- **Work to be completed**
Within the material below, tally every line that holds the word "disky", then give the tally and nothing more.

- **Data under study**
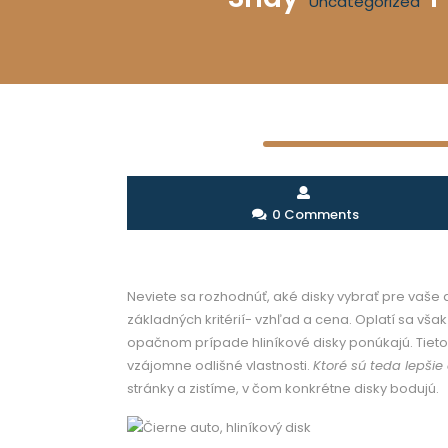
Uncategorized
0 Comments
Neviete sa rozhodnúť, aké disky vybrať pre va
základných kritérií- vzhľad a cena. Oplatí sa však
opačnom prípade hliníkové disky ponúkajú. Tieto
vzájomne odlišné vlastnosti.
Ktoré sú teda lepši
stránky a zistíme, v čom konkrétne disky bodujú.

- **Problem solution**
3